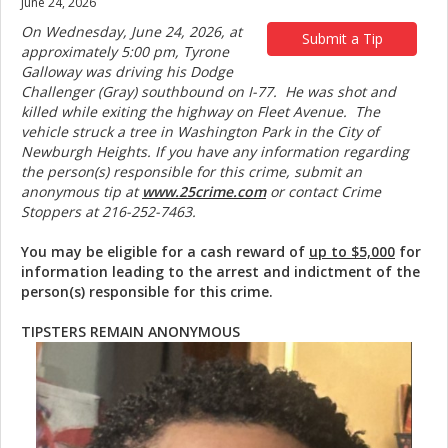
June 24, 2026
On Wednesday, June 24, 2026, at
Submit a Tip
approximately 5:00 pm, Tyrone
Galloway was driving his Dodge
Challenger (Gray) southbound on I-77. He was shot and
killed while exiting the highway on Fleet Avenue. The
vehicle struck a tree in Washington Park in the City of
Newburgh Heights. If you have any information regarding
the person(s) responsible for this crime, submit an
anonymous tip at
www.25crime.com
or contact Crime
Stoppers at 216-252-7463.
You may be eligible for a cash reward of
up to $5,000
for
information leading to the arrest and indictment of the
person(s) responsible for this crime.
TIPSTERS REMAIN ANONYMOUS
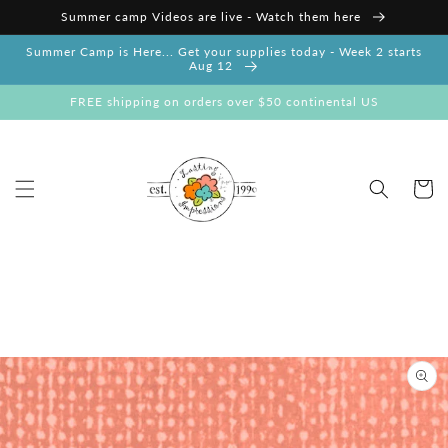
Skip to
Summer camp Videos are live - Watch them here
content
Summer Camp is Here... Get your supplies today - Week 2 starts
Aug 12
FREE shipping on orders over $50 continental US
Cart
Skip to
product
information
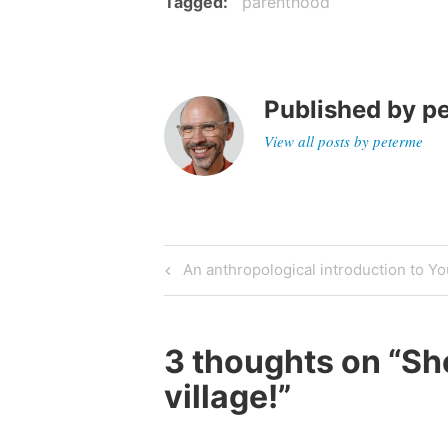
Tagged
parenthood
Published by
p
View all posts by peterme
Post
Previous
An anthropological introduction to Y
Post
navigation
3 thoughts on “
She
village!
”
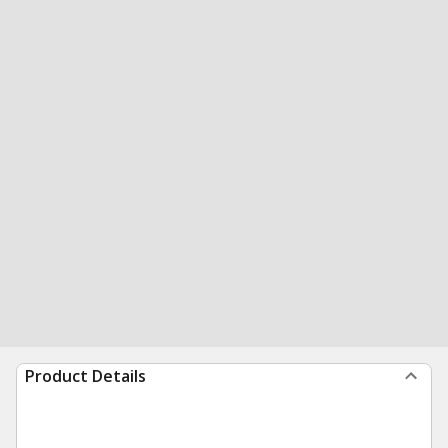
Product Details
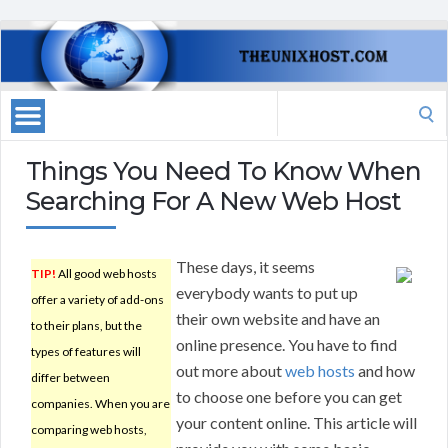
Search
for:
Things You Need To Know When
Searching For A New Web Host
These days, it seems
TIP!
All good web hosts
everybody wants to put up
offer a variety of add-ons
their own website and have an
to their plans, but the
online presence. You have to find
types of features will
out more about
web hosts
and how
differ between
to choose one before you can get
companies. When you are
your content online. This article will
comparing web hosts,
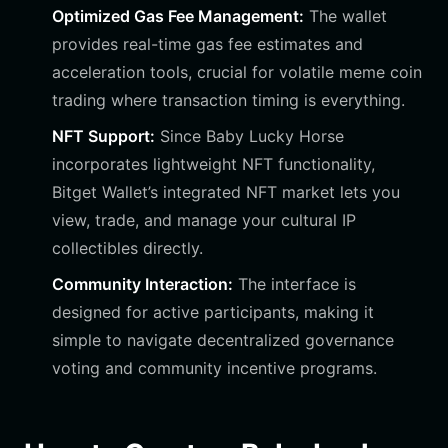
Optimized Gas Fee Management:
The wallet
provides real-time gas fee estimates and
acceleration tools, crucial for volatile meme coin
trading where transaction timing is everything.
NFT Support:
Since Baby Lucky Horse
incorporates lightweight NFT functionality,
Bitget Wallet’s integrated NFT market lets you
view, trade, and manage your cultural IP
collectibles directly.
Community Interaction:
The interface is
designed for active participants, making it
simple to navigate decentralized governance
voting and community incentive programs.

────────────────────────────────────────

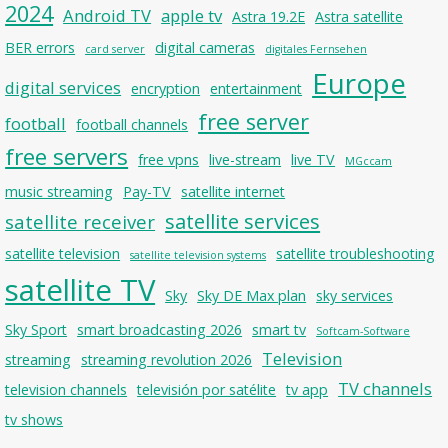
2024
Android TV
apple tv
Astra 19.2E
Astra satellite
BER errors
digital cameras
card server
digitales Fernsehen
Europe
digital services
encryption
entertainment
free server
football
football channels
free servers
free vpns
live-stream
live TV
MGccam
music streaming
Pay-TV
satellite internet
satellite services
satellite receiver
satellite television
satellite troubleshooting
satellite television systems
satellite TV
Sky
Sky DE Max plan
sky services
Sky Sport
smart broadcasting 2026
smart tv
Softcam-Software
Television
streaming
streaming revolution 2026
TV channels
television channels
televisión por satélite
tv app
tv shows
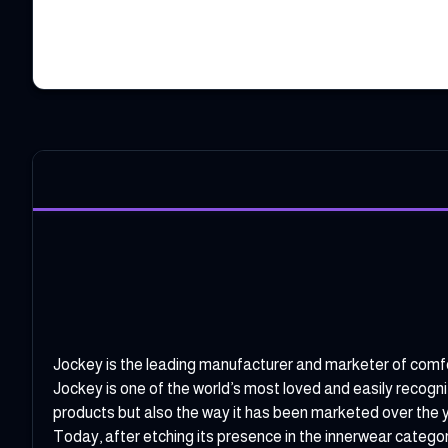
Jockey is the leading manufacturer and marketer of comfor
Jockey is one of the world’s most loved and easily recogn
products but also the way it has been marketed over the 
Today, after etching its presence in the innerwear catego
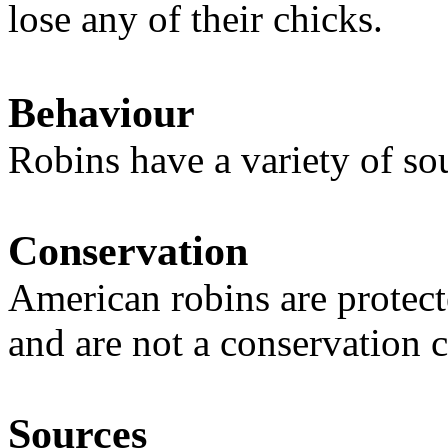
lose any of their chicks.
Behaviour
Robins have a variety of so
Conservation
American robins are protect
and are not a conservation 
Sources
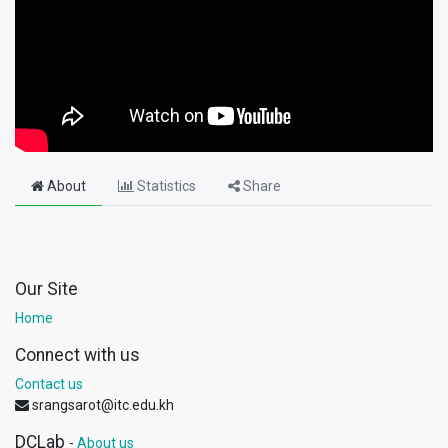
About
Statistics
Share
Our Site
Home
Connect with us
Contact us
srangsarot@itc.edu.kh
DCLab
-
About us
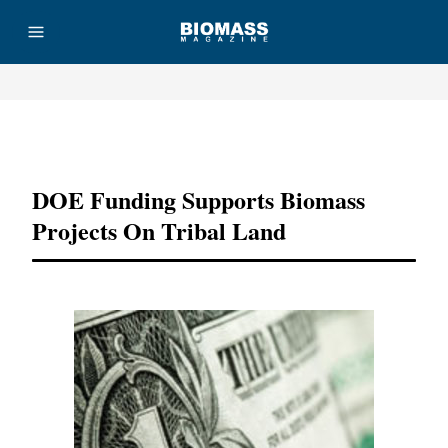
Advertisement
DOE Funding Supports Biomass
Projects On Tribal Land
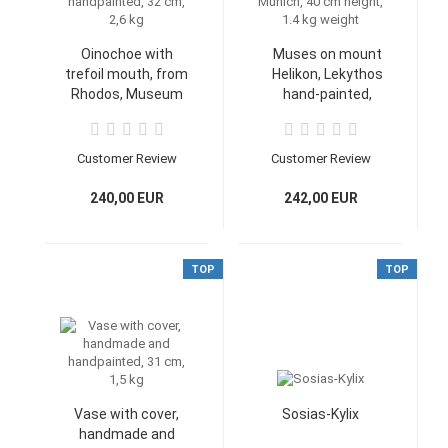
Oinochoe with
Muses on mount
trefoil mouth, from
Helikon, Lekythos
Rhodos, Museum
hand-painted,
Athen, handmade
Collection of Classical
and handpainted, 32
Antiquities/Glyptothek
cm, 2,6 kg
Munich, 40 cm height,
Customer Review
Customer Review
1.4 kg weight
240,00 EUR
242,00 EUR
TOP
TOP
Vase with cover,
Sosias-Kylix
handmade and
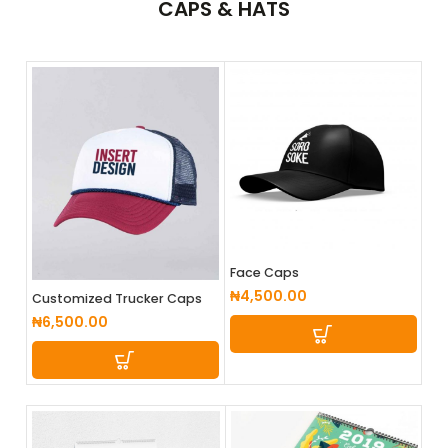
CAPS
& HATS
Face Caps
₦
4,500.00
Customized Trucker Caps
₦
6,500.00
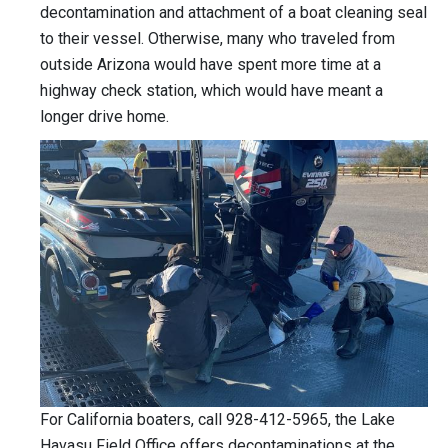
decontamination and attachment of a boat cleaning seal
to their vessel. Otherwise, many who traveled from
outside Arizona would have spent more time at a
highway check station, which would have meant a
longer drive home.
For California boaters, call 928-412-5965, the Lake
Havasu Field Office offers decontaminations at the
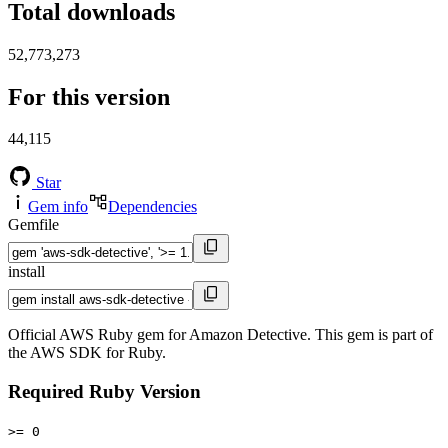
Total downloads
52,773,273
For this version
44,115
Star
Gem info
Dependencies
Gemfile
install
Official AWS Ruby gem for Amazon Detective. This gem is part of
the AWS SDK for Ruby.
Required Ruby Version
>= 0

────────────────────────────────────────

**The problem**
In the listing above, find each line with "Jockey" and copy it.

**Answer to the problem**
Jockey is the leading manufacturer and marketer of comfor
Jockey is one of the world’s most loved and easily recogn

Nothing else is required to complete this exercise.